At dinner this weekend, I asked him why he thought people operating at his level (i.e., above $100 million in net worth) don’t waste their time on social media, and in particular, inside private Facebook groups, as more and more doctors seem to be wasting countless hours in these potentially destructive environments. His answer was pretty shocking: “Many people look for validation in groups because they are insecure. They flock together and succumb to the pressure to fit in and blend in because they are uncertain about their self-worth.”
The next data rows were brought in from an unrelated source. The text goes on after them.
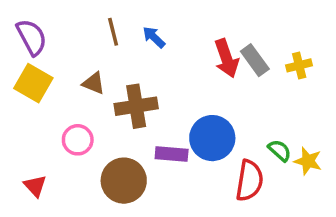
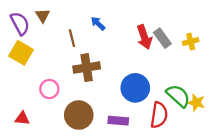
brown line: (113, 32) -> (72, 38), moved
brown triangle: (94, 83) -> (43, 16), moved, turned 35
green semicircle: (280, 150) -> (178, 96), size x1.6
purple rectangle: (172, 154) -> (118, 121), moved
red triangle: (35, 186) -> (22, 118), turned -42

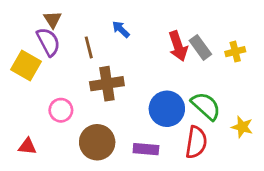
purple semicircle: (20, 23) -> (48, 42), moved
green semicircle: (178, 96) -> (206, 106), moved

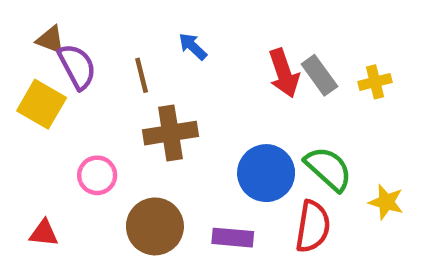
brown triangle: (53, 20) -> (50, 40), moved, turned -36

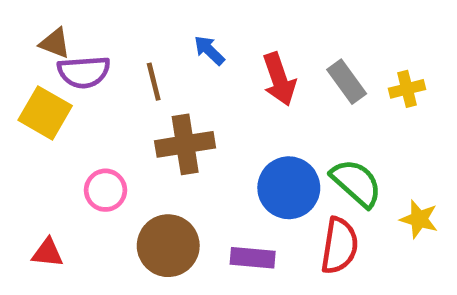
purple semicircle: (77, 66) -> (84, 72), turned 114
red arrow: (284, 73) -> (279, 79), moved

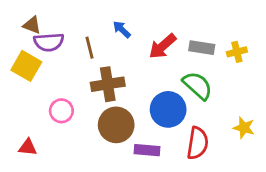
red arrow: (279, 79) -> (162, 46), turned 68
gray rectangle: (347, 82) -> (202, 48), turned -45
green semicircle: (356, 183) -> (198, 86), moved
brown circle: (168, 246) -> (116, 125), moved

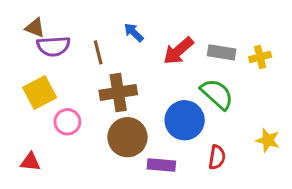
yellow square: (26, 66) -> (40, 92), moved, turned 32
red semicircle: (198, 143) -> (217, 157), size x0.7

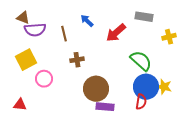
gray rectangle: (222, 52) -> (144, 17), moved
brown cross: (118, 92) -> (77, 60), size x0.6
blue circle: (185, 120) -> (146, 87), moved
brown circle: (127, 137) -> (96, 89), moved
yellow star: (268, 140) -> (164, 87), moved

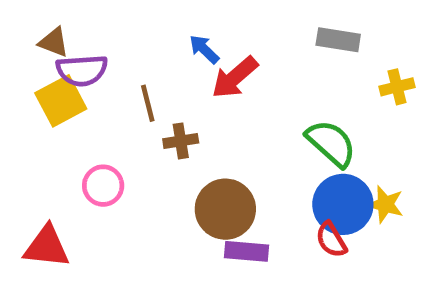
red arrow: (116, 33) -> (235, 77), moved
brown line: (64, 34) -> (148, 103), moved
yellow square: (26, 60) -> (61, 101), moved
red semicircle: (141, 102) -> (331, 240), turned 140
red triangle: (20, 105) -> (47, 247), size x1.5

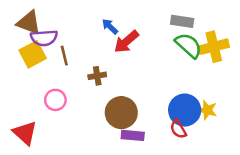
brown triangle: (54, 42) -> (29, 23), size x1.5
yellow cross: (397, 87) -> (214, 47), size x1.6
brown line: (148, 103) -> (64, 56), moved
green semicircle: (331, 143) -> (188, 45), moved
red triangle: (47, 247) -> (25, 133), turned 36

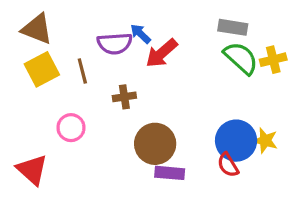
purple semicircle: (44, 38) -> (115, 43), moved
yellow cross: (214, 47) -> (273, 60), size x0.7

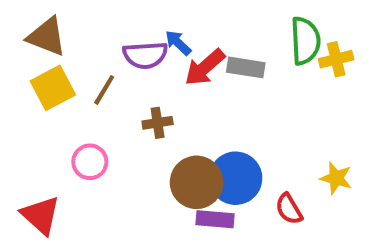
gray rectangle: (233, 27) -> (246, 67), moved
green semicircle: (241, 58) -> (305, 41), moved, turned 45
yellow cross: (273, 60) -> (336, 59), moved
brown line: (82, 71) -> (104, 90), turned 45
blue circle: (236, 141) -> (236, 178), moved

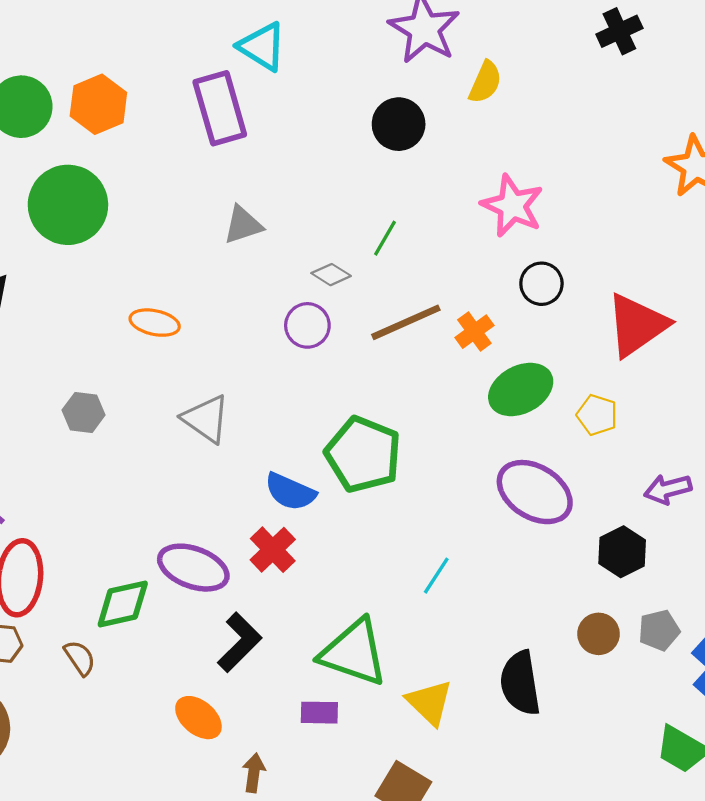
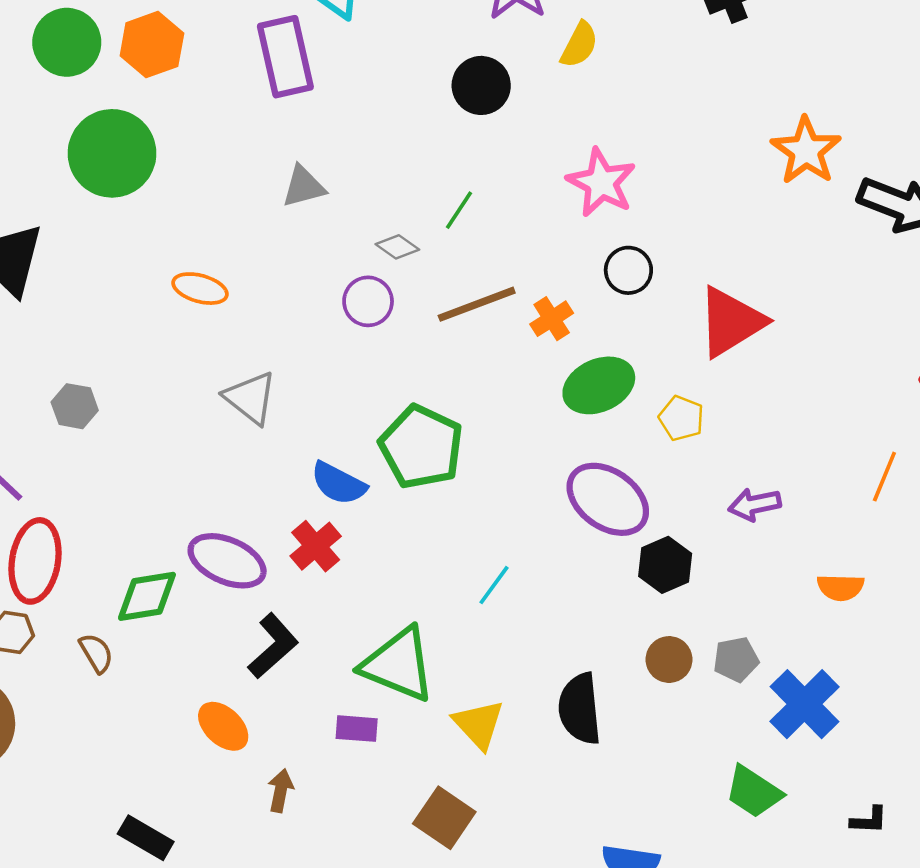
gray hexagon: (84, 413) -> (75, 406), moved
black hexagon: (622, 552) -> (665, 565), moved

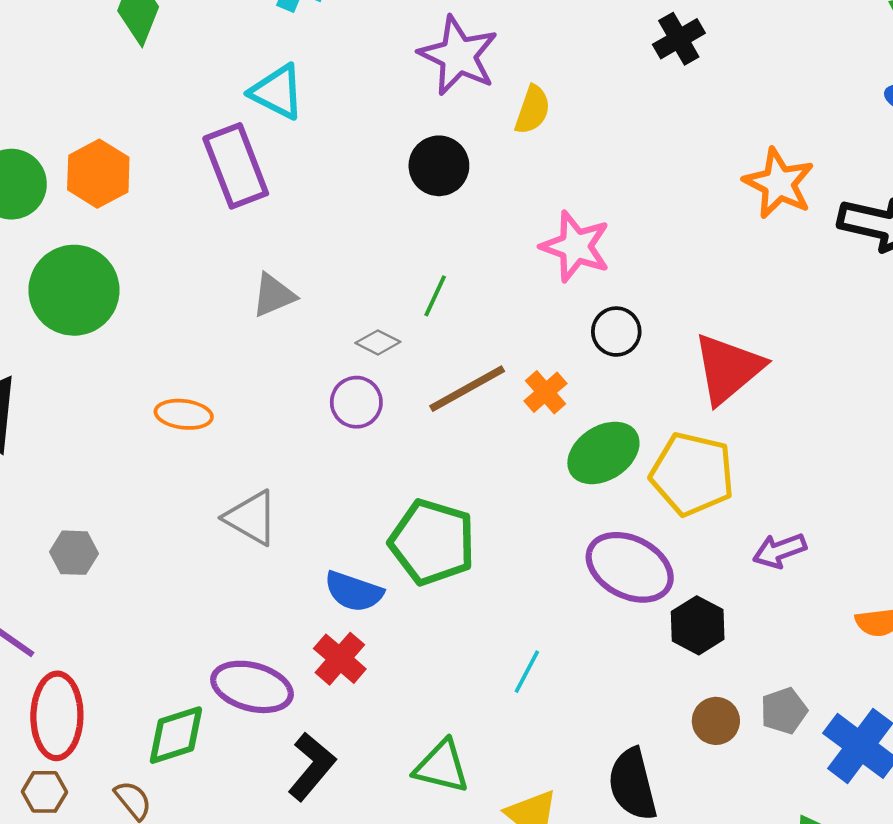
yellow pentagon: (681, 418) -> (692, 474), size x1.8
green triangle: (398, 664) -> (442, 767), size x0.7

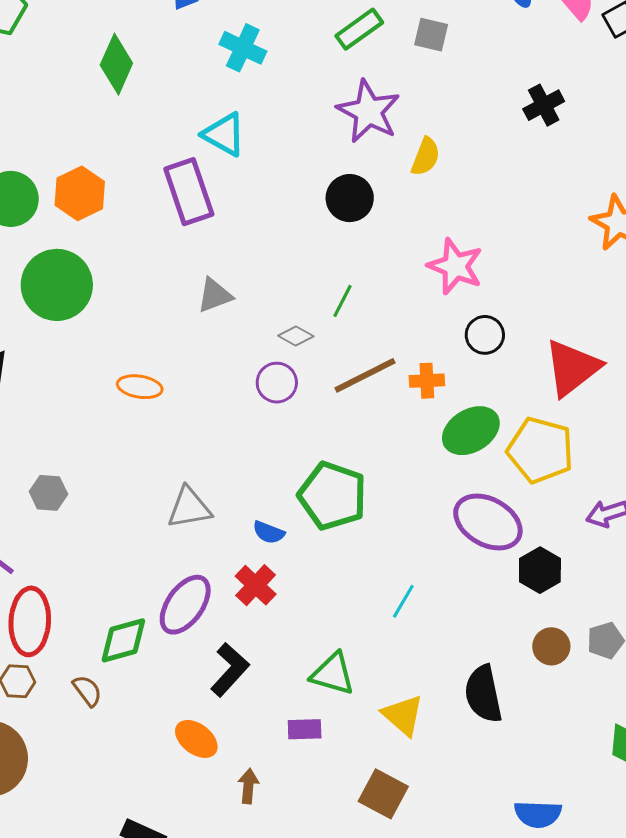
orange cross: (545, 392) -> (427, 381), turned 36
gray triangle: (251, 518) -> (189, 508), moved, turned -42
blue semicircle: (354, 592) -> (269, 532), size x0.7
purple ellipse: (252, 687) -> (185, 605), turned -72

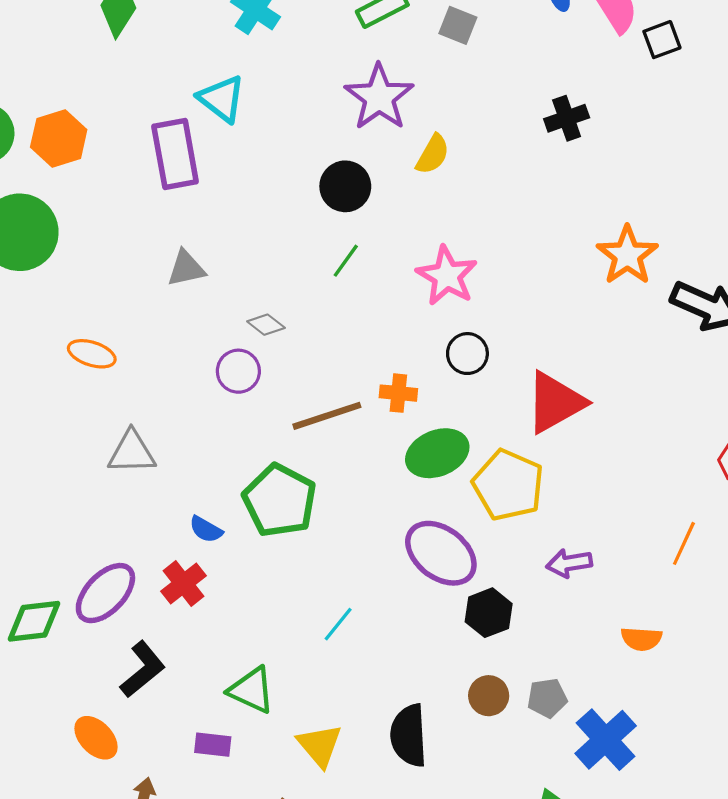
green line: (343, 301) -> (346, 261), moved
brown line: (365, 375) -> (327, 416), moved
gray triangle: (189, 508) -> (132, 452), moved

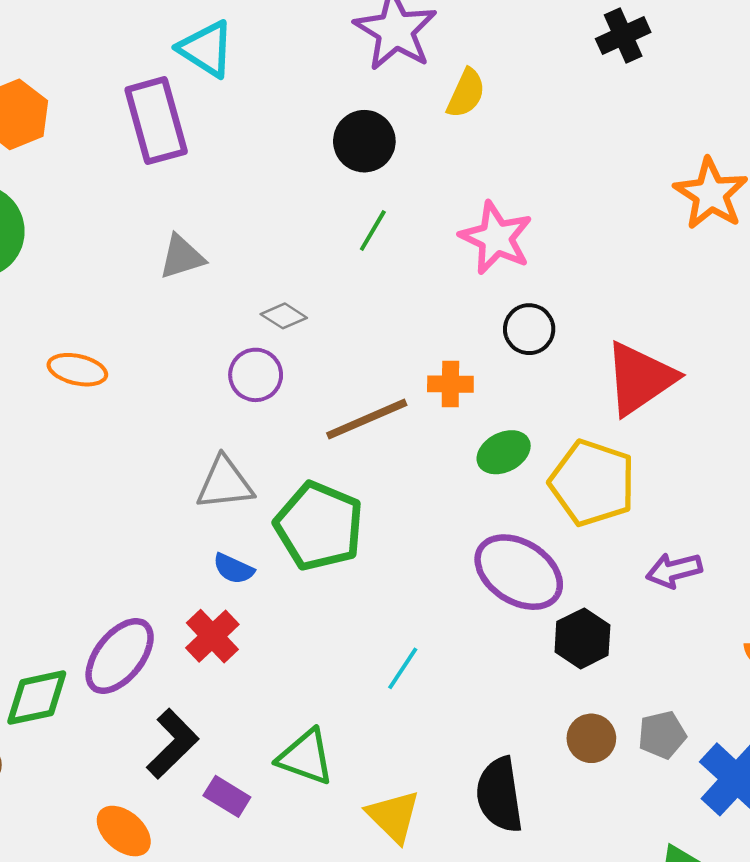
gray triangle: (132, 452) -> (225, 483), moved
green ellipse: (437, 453) -> (504, 452), size x0.7
purple rectangle: (213, 745) -> (227, 796), moved, turned 30

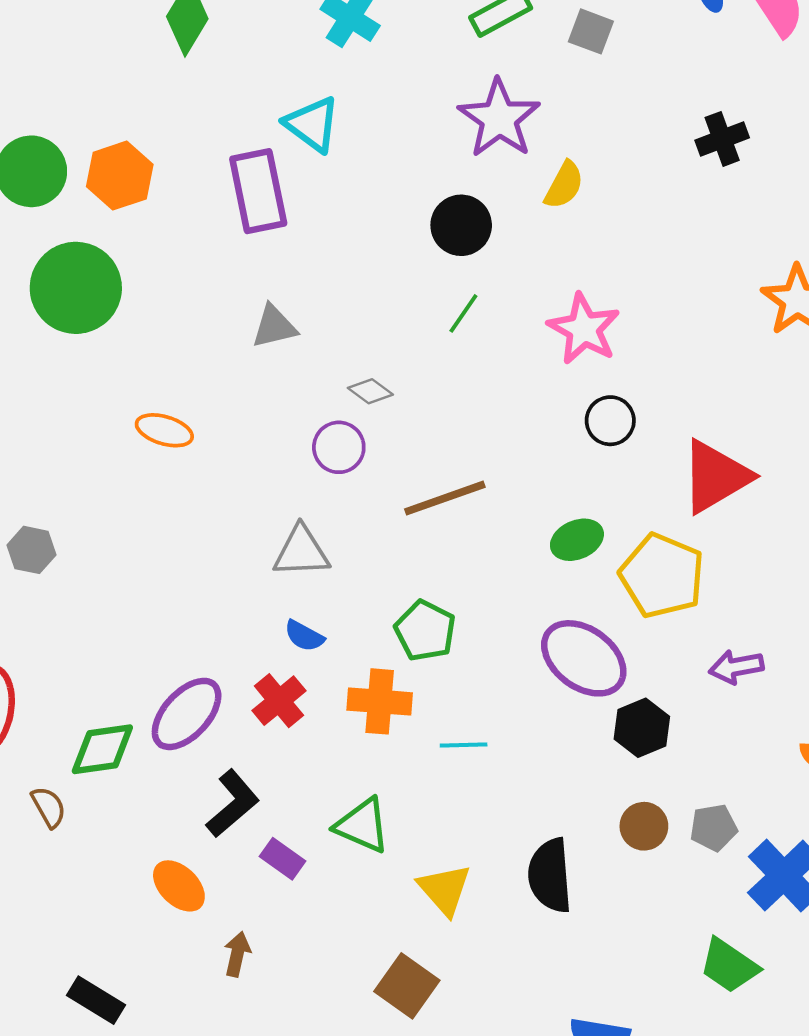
orange cross: (450, 384) -> (380, 701), moved, size x1.4
green pentagon: (319, 526) -> (425, 631), moved, size x0.7
cyan line: (403, 668) -> (464, 745), turned 51

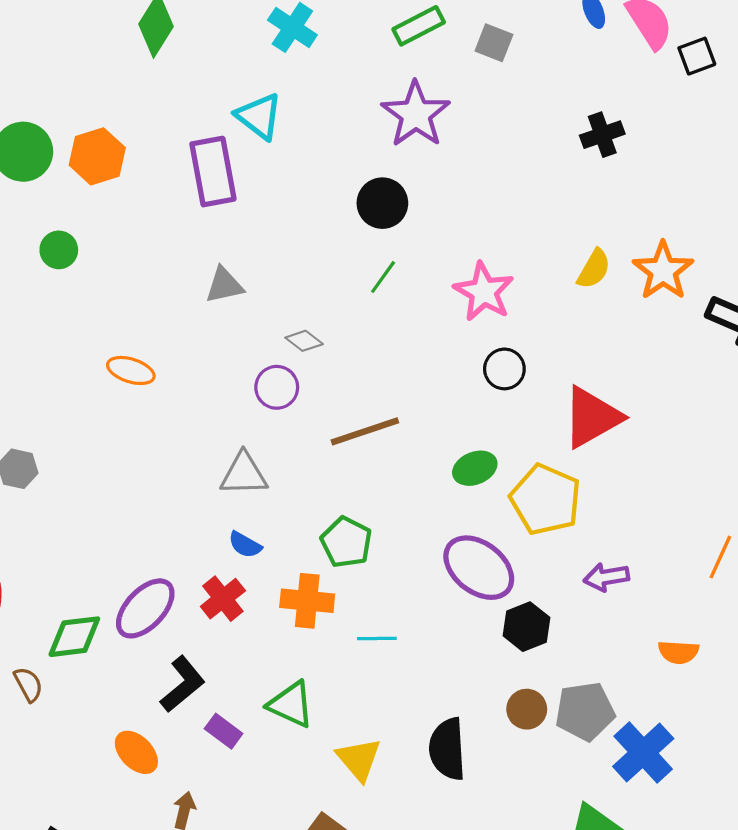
yellow semicircle: (564, 185) -> (594, 269), moved
green circle: (76, 288) -> (59, 250), size x0.5
gray pentagon: (714, 828) -> (585, 711), size x1.5

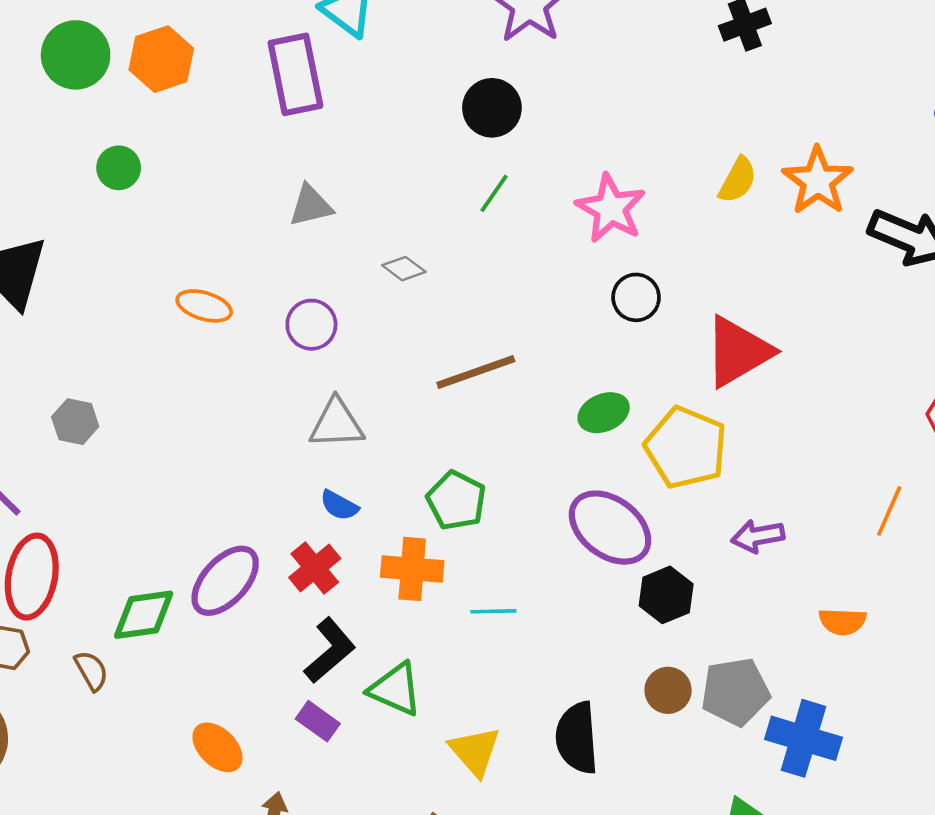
purple circle: (277, 387) -> (311, 325), moved
black L-shape: (183, 684) -> (330, 650), moved
blue cross: (643, 753) -> (803, 738), turned -30

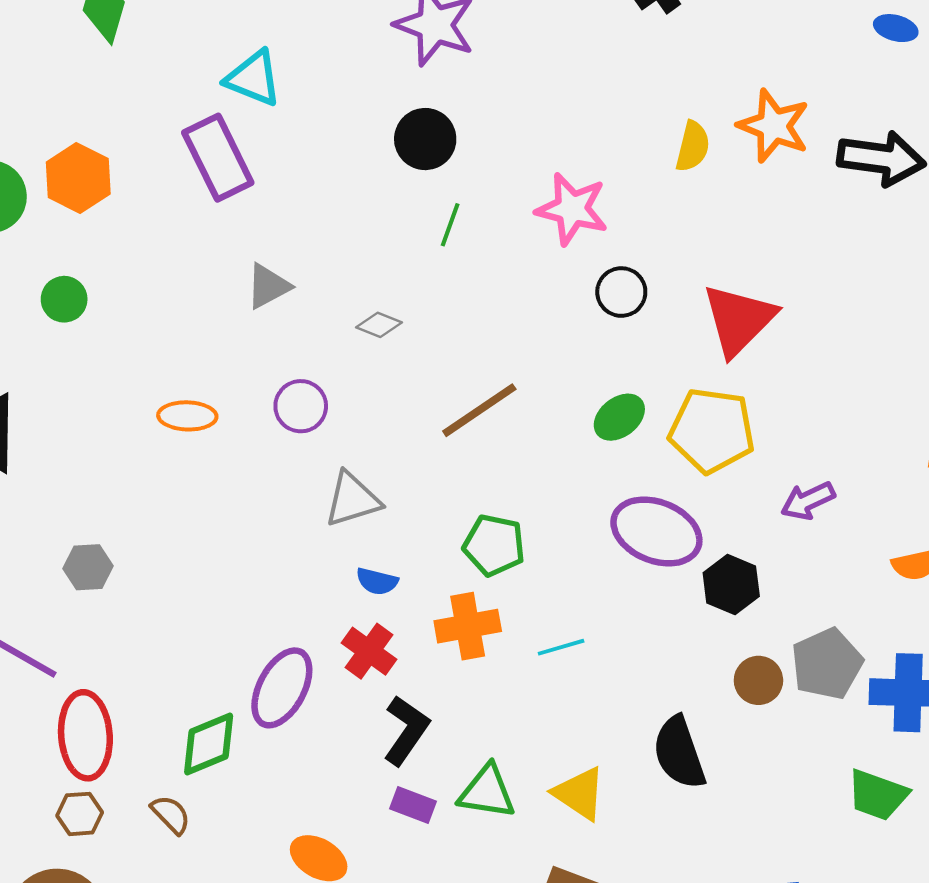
green triangle: (395, 689) -> (487, 792), moved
I nodded in agreement because I’ve seen the damage of groupthink firsthand. You might be subconsciously unaware of the grip it has on you. If you participate in Facebook groups for audiologists or dentists, ask yourself how many times in the last year you’ve intentionally entertained an idea that is the very opposite of the group or conventional wisdom in our profession. Were you able to hold onto that view, and, if so, how long?
Only through awareness of the areas in which you conform, can you start to strengthen your ability to reason on your own. Take the opposite approach to your peers. Start with the assumption that you are not as much of an individual as you think you are. Deeply examine where your thoughts, beliefs, and assumptions are impacted by everything around you. Be brutally honest with yourself.
It’s one of many reasons why doctors fly from all over the world to meet with me and ask me to fix their practices. They’re really asking me to unlock them from the chains of groupthink, confirmation bias and inaccurate opinions about our profession and its place in society and free markets. Only then can doctors truly grow.
Business school gave me an entirely different view on elective healthcare. It challenged everything I thought I knew about management, strategy, finance, and marketing for health care facilities and procedures. One of the big reasons why I think it had such a profound impact on my ability to help doctors grow their practices quickly is that I was the only audiology practice owner in my business school class. Everyone else had entirely unique perspectives on both simple and complex issues in the business world. Because my professors and classmates weren’t entrenched in audiology groupthink, they helped me see clearly what could be done in our industry. I didn’t need the validation or attention of any other audiologists in order to create massive breakthroughs for my own practices, my clients and now for the profession at-large.
If you rely on your goals, outcomes, and progress to elevate your self-image, you won’t be held hostage to the ideas, attention and approval of others either. If you want to kill the groupthink in your life, this is a great place to start.